Once I left Bannerman, I was also working in uranium in Utah for White Canyon uranium, ASX listed junior, in fact, the only ASX-listed junior that was producing uranium. We were mining underground mining in Utah.

Sonia Madigan:

So West Africa isn’t new to you?

Peter Batten:

No, Africa’s not new and West Africa’s not new.

As I said, I was pleasantly surprised because when I knew that I was going to West Africa, I was aware of what I had experienced before. This is going to be much easier. Senegal will be a much easier country to operate in.

Sonia Madigan:

Why is that?

Peter Batten:

It’s a stable geopolitical country. It has a high level of infrastructure. The government is serving the people and it has stable and recent mining laws and regulations.

Sonia Madigan:

And what other projects does Haranga have on the go

Peter Batten:

At the moment we have an interest in Burkina Faso that’s on the back burner.

We also have a gold project in Senegal. It’s called Ibel South. That’s about 40 kilometres away from the Saraya camp at Ibel South. We have just completed termite mound sampling there, and we have anomalous gold, a stream of anomalous gold. So we’re looking at the next process there.

Apart from those two projects, we’re also on the lookout for anything that is available and we’ve talked to other people and had a look at a number of projects in the system.

Sonia Madigan:

You made quite an interesting point there, Peter, when you said that you look to termite mounds for information.

Peter Batten:

I mentioned before that the area we were operating in Senegal is covered by laterite plateau. The minerals that normally tell you where to look for deposits sit underneath that laterite and you can’t rely on the information from the laterite itself.

So you have to get below the laterite without drilling. One method of doing that, and it’s a common method, is it’s been used all over the world. It’s used in Australia, is to target termite mounds. Termites take over a tree and they eat down to the roots, but they also will push down to the water table.

Sonia Madigan:

When they bring the material up, we can see that it’s sapralytic material sitting on the termite mound, and that’s sufficient for us to get an idea of what mobile elements are there. That might be a signature for a deposit underneath.

Well, that’s certainly interesting, but before we go, we are rapidly approaching the end of the calendar year. What does Haranga hope to achieve by then?

Peter Batten:

Haranga is decided to develop Saraya and the Saraya anomalies and Ibel South, and since I joined in September, that’s been the push to get this happening.

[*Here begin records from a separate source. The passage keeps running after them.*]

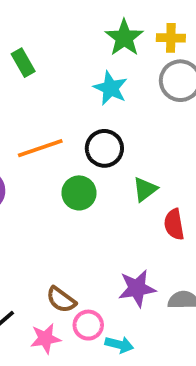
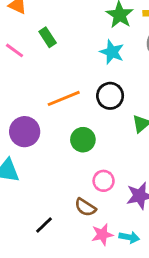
green circle: (79, 193) -> (83, 140), moved
pink circle: (88, 325) -> (104, 181), moved
pink star: (45, 339) -> (102, 235), moved

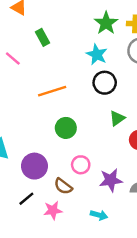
pink line: (14, 50) -> (13, 59), moved
black circle: (110, 96) -> (105, 83), moved
purple circle: (25, 132) -> (34, 166), moved
pink star: (102, 235) -> (53, 210), moved

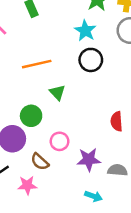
green triangle: (117, 118) -> (57, 92), moved, turned -42
green circle: (66, 128) -> (31, 116), moved
cyan arrow: (99, 215) -> (93, 196), moved

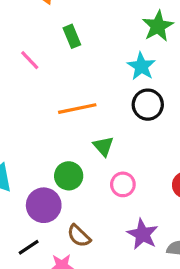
pink circle: (60, 141) -> (123, 184), moved
purple star: (89, 160) -> (143, 234), turned 30

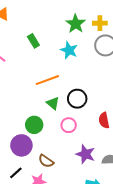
green rectangle: (72, 36) -> (33, 41), moved
black circle: (148, 105) -> (77, 99), moved
orange line: (77, 109) -> (47, 80), moved

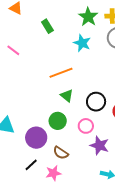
green rectangle: (33, 41) -> (47, 26), moved
black circle: (77, 99) -> (96, 102), moved
green circle: (34, 125) -> (58, 121), moved
pink circle: (69, 125) -> (86, 126), moved

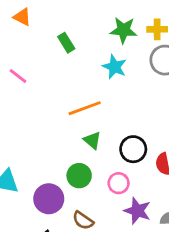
green star: (88, 17) -> (123, 30), turned -30

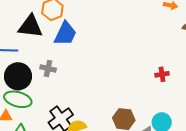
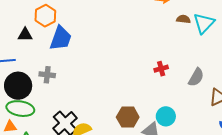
black triangle: (30, 26) -> (25, 35), size x0.6

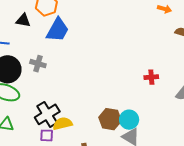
cyan circle: (166, 116) -> (129, 120), moved

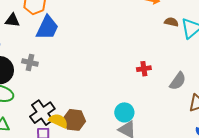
brown hexagon: (110, 119) -> (74, 120), moved
yellow semicircle: (63, 124) -> (58, 121), turned 42

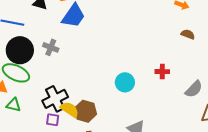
brown semicircle: (171, 22) -> (188, 34), moved
cyan circle: (124, 112) -> (125, 82), moved

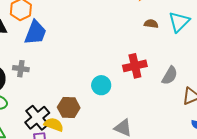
red cross: (162, 72) -> (135, 66), size x1.6
brown hexagon: (85, 111) -> (69, 107), moved

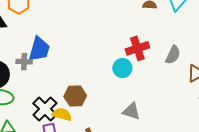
blue trapezoid: (35, 33) -> (39, 49), moved
cyan circle: (101, 85) -> (122, 68), moved

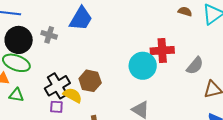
blue trapezoid: (39, 49) -> (81, 19), moved
cyan circle: (122, 68) -> (143, 66), size x1.4

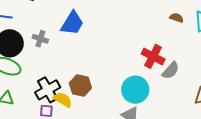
red cross: (162, 51) -> (153, 56), turned 30
cyan circle: (143, 66) -> (135, 90), moved
gray semicircle: (195, 66) -> (171, 70), moved

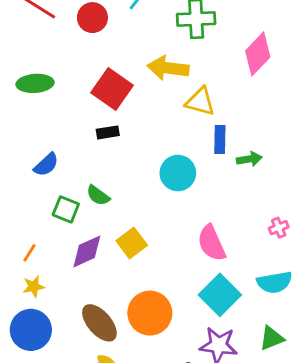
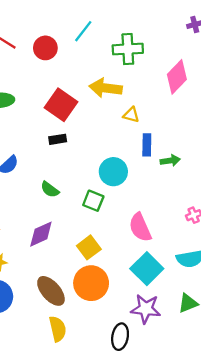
yellow triangle: (200, 102) -> (131, 115), size x0.7
green square: (66, 209) -> (93, 201), moved
yellow square: (132, 243) -> (89, 247), moved

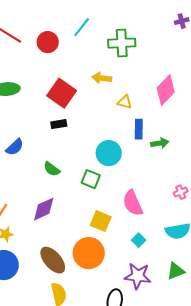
pink diamond: (177, 77) -> (166, 90), moved
yellow arrow: (106, 88) -> (102, 78), size x0.7
yellow square: (89, 247) -> (101, 221), moved, turned -30
cyan square: (147, 269) -> (139, 240), size x0.5

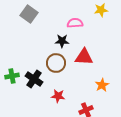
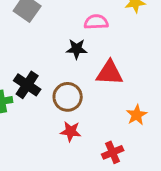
brown circle: (56, 63) -> (68, 97), moved
black cross: (34, 79) -> (27, 85), moved

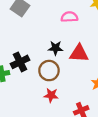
black star: (77, 49) -> (55, 48), moved
black cross: (27, 85) -> (20, 62), turned 30

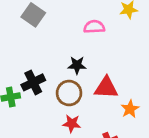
red triangle: (79, 53) -> (106, 88), moved

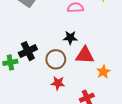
black star: (77, 65) -> (70, 38), moved

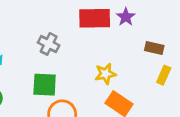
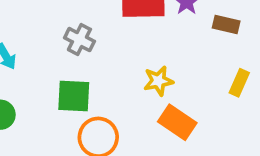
brown rectangle: (154, 48) -> (226, 24), moved

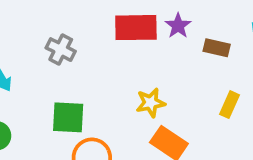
gray cross: (79, 40) -> (61, 50), moved

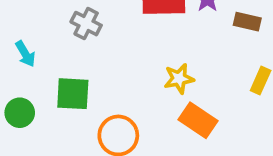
green square: (68, 117) -> (73, 94), moved

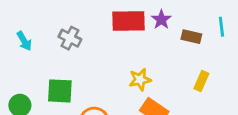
cyan arrow: (25, 54) -> (24, 41), moved

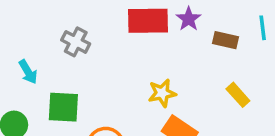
cyan arrow: (24, 41) -> (28, 72), moved
yellow rectangle: (201, 81) -> (238, 95), turned -66

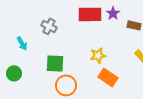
green square: (63, 107) -> (55, 63), moved

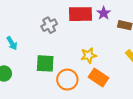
gray cross: (49, 26) -> (49, 25), moved, turned 35
orange circle: (66, 85) -> (67, 80), moved

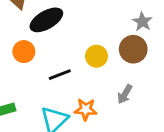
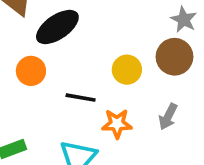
black line: (60, 75) -> (81, 98), turned 35
orange star: (86, 109) -> (117, 124), moved

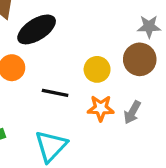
gray star: (184, 20) -> (149, 27), turned -30
orange star: (117, 124) -> (101, 108), moved

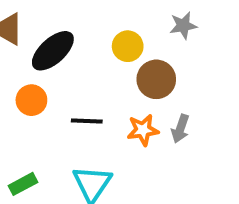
brown circle: (140, 59) -> (156, 79), moved
yellow circle: (97, 69) -> (128, 46), moved

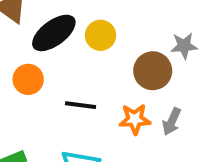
gray star: (183, 26) -> (184, 46), moved
yellow circle: (128, 46) -> (101, 35), moved

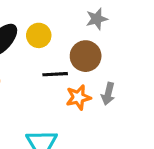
gray star: (184, 46) -> (97, 19), moved
black line: (80, 105) -> (55, 74), moved

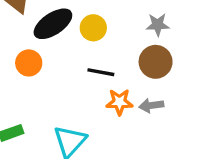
brown circle: (86, 56) -> (156, 62), moved
gray arrow: (108, 94) -> (151, 106), turned 55

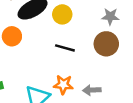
orange star: (119, 102) -> (63, 85), moved
gray arrow: (151, 106) -> (92, 90), moved

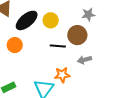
brown circle: (106, 44) -> (77, 35), moved
gray arrow: (92, 90) -> (84, 60), moved

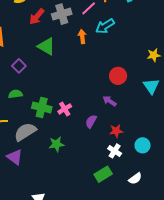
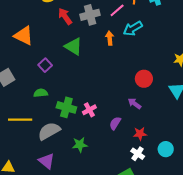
red arrow: (37, 17) -> (65, 16), turned 102
purple triangle: (15, 157) -> (46, 161), moved

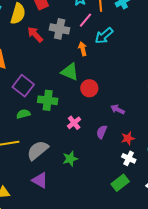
gray cross: (90, 15) -> (60, 29), turned 36
green triangle: (73, 47) -> (70, 72), moved
purple square: (45, 65) -> (23, 86), size x1.5
red circle: (144, 79) -> (89, 88), moved
green cross: (66, 107) -> (48, 100), moved

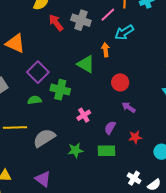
orange arrow: (83, 49) -> (106, 50), moved
red circle: (89, 88) -> (120, 82), moved
white cross: (129, 158) -> (134, 178), moved
purple triangle: (40, 180) -> (43, 179), moved
green rectangle: (120, 183) -> (106, 151), moved, turned 30

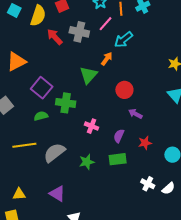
orange triangle: (15, 43) -> (16, 61), turned -45
orange arrow: (106, 50) -> (107, 59), turned 48
green triangle: (86, 64) -> (88, 75), turned 48
pink cross: (84, 115) -> (92, 126), turned -32

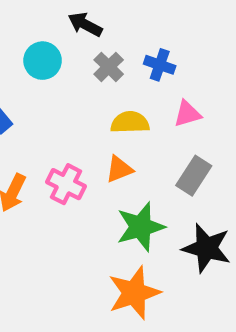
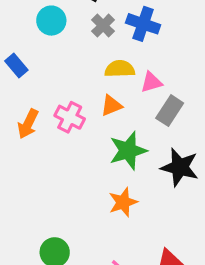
blue cross: (160, 65) -> (143, 24), size x1.4
pink triangle: (187, 114) -> (151, 82), moved
orange star: (134, 293) -> (123, 202), size x0.7

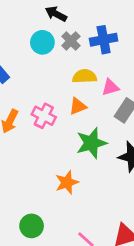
cyan circle: (51, 21) -> (42, 42), moved
blue cross: (143, 24) -> (104, 40), turned -30
orange star: (123, 202) -> (67, 182), moved

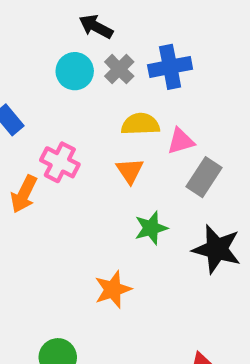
orange triangle: (78, 106) -> (130, 171), turned -42
pink cross: (44, 116) -> (60, 162), moved
green star: (91, 143) -> (151, 228), size x0.7

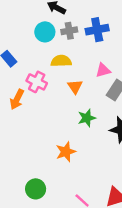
gray cross: (119, 69) -> (69, 31), turned 35
yellow semicircle: (140, 124) -> (61, 61), moved

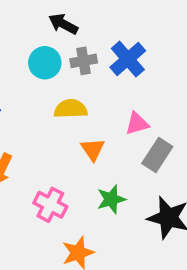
blue cross: (97, 30) -> (128, 59), turned -30
pink cross: (37, 82) -> (50, 205), moved

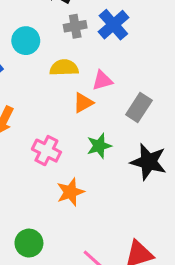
cyan circle: (45, 63) -> (26, 41), moved
pink triangle: (137, 124) -> (102, 80), moved
orange triangle: (93, 149) -> (83, 103), turned 35

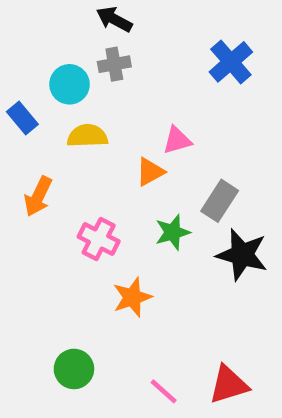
blue cross: (113, 25) -> (231, 62), moved
gray cross: (75, 26) -> (114, 64), moved
yellow semicircle: (64, 68) -> (87, 136), moved
gray rectangle: (139, 108) -> (220, 201), moved

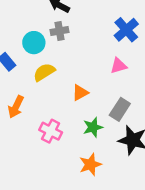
yellow semicircle: (87, 136) -> (44, 72), turned -30
pink triangle: (177, 140) -> (119, 66), moved
orange star: (132, 297) -> (90, 165), moved

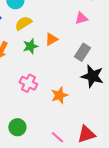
green star: (93, 127) -> (30, 46), moved
pink cross: (51, 131) -> (28, 83), moved

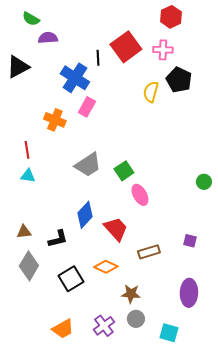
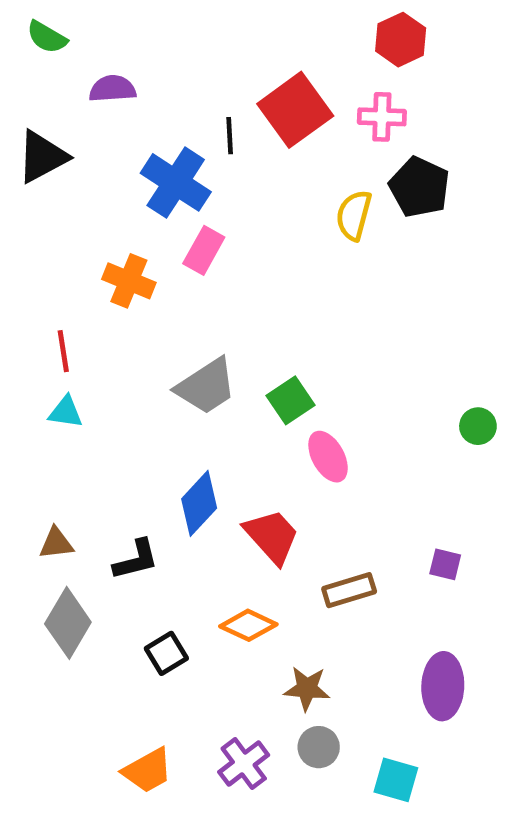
green semicircle: (31, 19) -> (47, 37), moved
black square: (71, 279) -> (166, 653), size x0.7

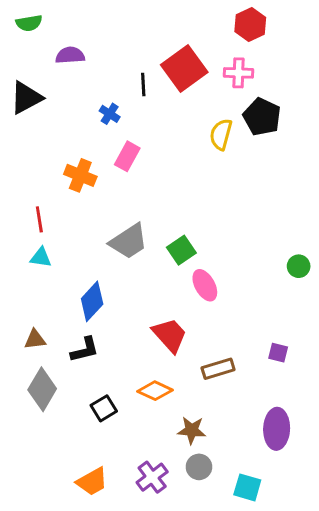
green semicircle: (47, 37) -> (29, 23), turned -40
blue cross: (176, 182) -> (110, 114), size x0.5
blue diamond: (199, 503) -> (92, 301), moved

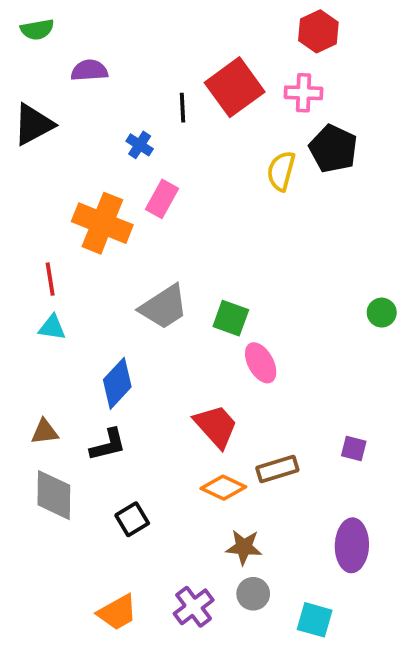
orange cross: (80, 175) -> (102, 223), size x1.4
green square: (181, 250) -> (231, 318), turned -36
green circle: (299, 266) -> (382, 313), moved
gray diamond: (42, 389) -> (54, 495), turned -30
orange diamond: (155, 391) -> (223, 488), moved

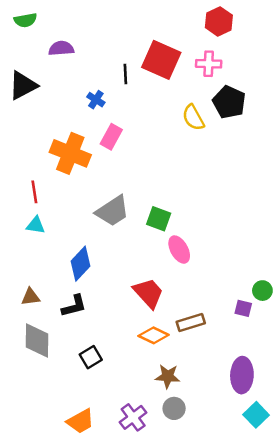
red square: (235, 87) -> (161, 60), turned -30
yellow semicircle: (281, 171) -> (193, 118), turned -44
green circle: (382, 313) -> (262, 291), moved
cyan square: (315, 620) -> (256, 415), moved, turned 30

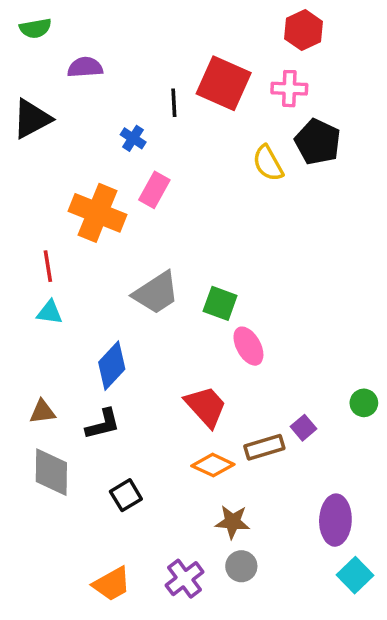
purple square: (243, 308) -> (303, 428), moved, turned 36

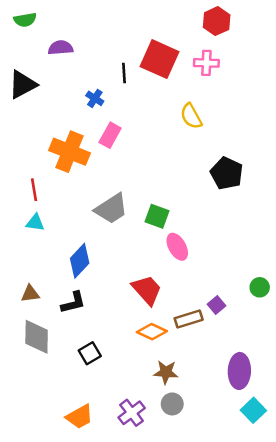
black pentagon: (318, 142) -> (227, 173), moved

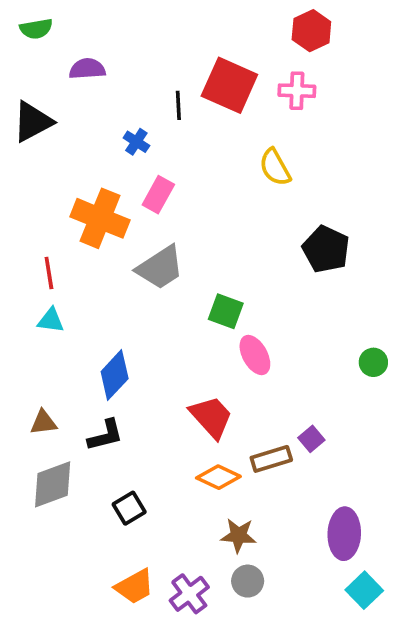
gray trapezoid: (111, 209) -> (160, 268), moved
green circle: (260, 287) -> (373, 362), moved
gray diamond: (37, 337) -> (53, 484), turned 69
orange trapezoid: (80, 417) -> (135, 587), moved

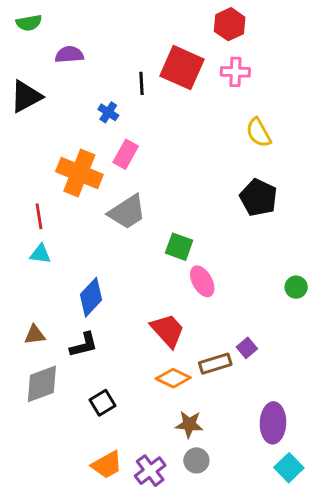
red hexagon: (311, 31) -> (230, 24), moved
yellow semicircle: (275, 167) -> (259, 133), moved

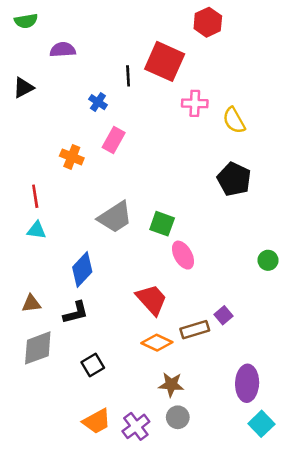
pink cross: (235, 72) -> (195, 103), moved
black triangle: (26, 96) -> (23, 88), size x0.7
orange cross: (79, 173) -> (72, 157), size x0.6
gray trapezoid: (127, 212) -> (115, 217), moved

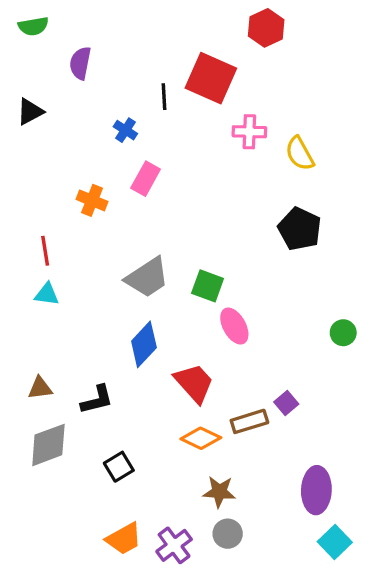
purple semicircle: (63, 50) -> (80, 63), turned -75
blue diamond: (82, 269) -> (144, 344), moved

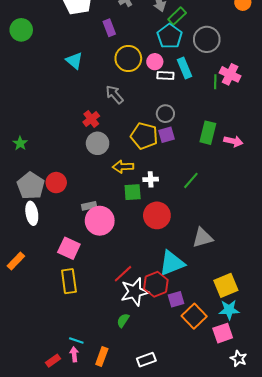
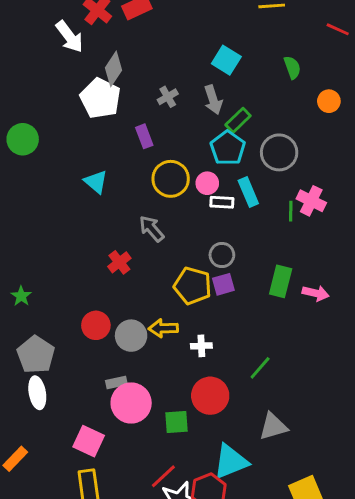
gray circle: (98, 143) -> (131, 336), moved
green line: (191, 180) -> (260, 368), moved
red circle: (56, 183) -> (96, 325), moved
green square: (133, 192) -> (176, 422), moved

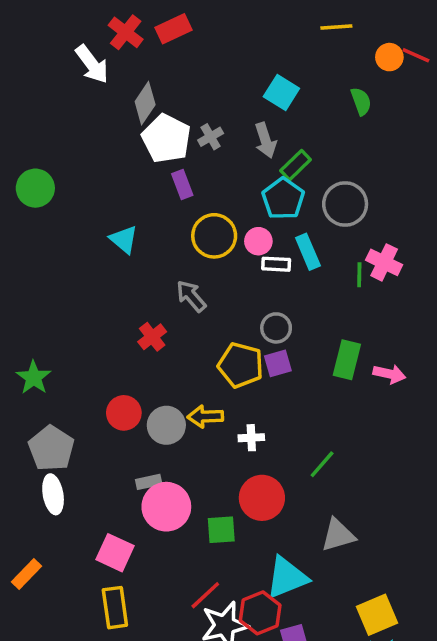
white pentagon: (100, 98) -> (166, 139), moved
orange circle: (329, 101) -> (389, 57), moved
green star: (21, 296) -> (34, 377), size x1.4

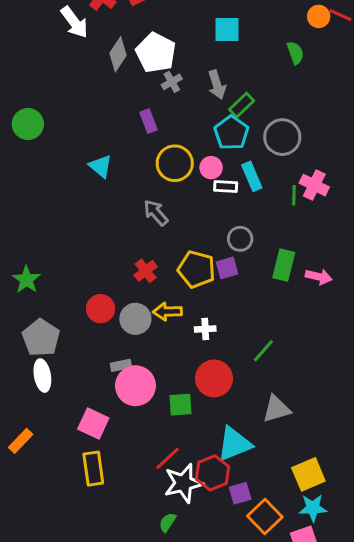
cyan square: (281, 92) -> (227, 30), moved, turned -32
white pentagon: (166, 139) -> (156, 53), moved
gray circle: (276, 328) -> (240, 239), moved
red cross: (152, 337) -> (146, 271), moved

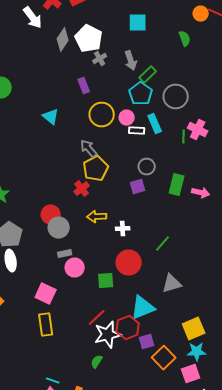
yellow pentagon: (197, 269) -> (96, 169), moved, turned 30
gray circle: (135, 319) -> (59, 228), moved
pink circle: (135, 386) -> (75, 268), size x0.7

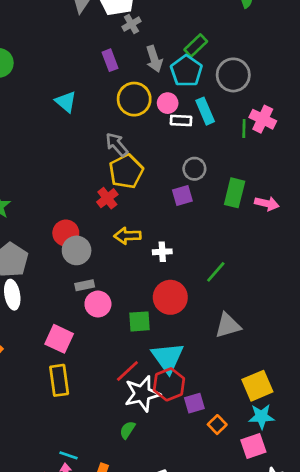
gray arrow: (131, 61) -> (154, 59), moved
cyan triangle: (143, 308) -> (168, 358), moved, turned -44
orange square: (164, 358) -> (217, 425), size x0.6

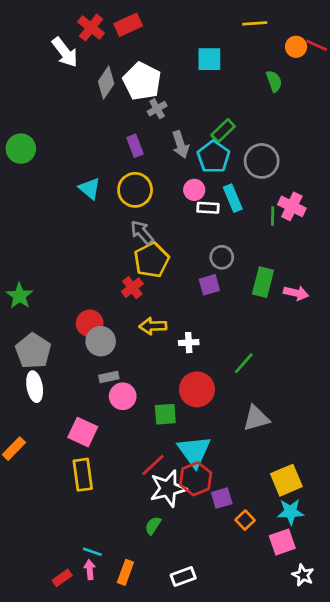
yellow circle: (134, 99) -> (135, 190), moved

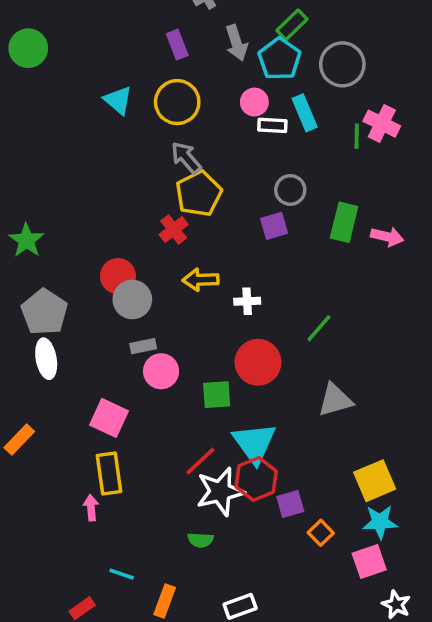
green semicircle: (153, 526) -> (201, 540), turned -120
pink arrow: (90, 570) -> (91, 508), moved

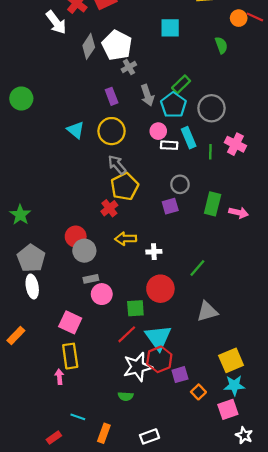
green line: (357, 136) -> (210, 152), moved
red line: (201, 461) -> (127, 334), moved

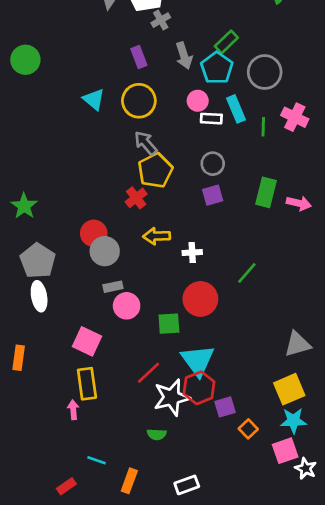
gray circle: (180, 184) -> (213, 164), moved
gray triangle: (207, 311) -> (297, 344), moved
red line: (127, 334) -> (148, 373), moved
orange rectangle: (16, 335) -> (19, 358), turned -36
white star: (244, 435) -> (306, 469), moved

December is the end of the wet season, the start of the dry season. That’s our operating season. Senegal is a Muslim country and they don’t stop for Christmas and they don’t stop for New Year.

We have restarted our termite mound sampling. Our infill sampling gives us a better idea of the anomalies we’re about to commence in the next week or so auger drilling to give us an indication of the orientation of any mineralisation that sits underneath the laterites and that will lead to RC drilling, which we hope to commence by mid-December.

We’ve taken some core material from Siah and we’re sending that to Canada for metallurgical test work, and that will form the basis of an upgrade for our Saraya MRE.

The amount of information we have is sufficient for an indicated or inferred resource, but we decided that we would keep it a hundred per cent inferred until we had a little bit more information on the database and the metallurgical performance of the material.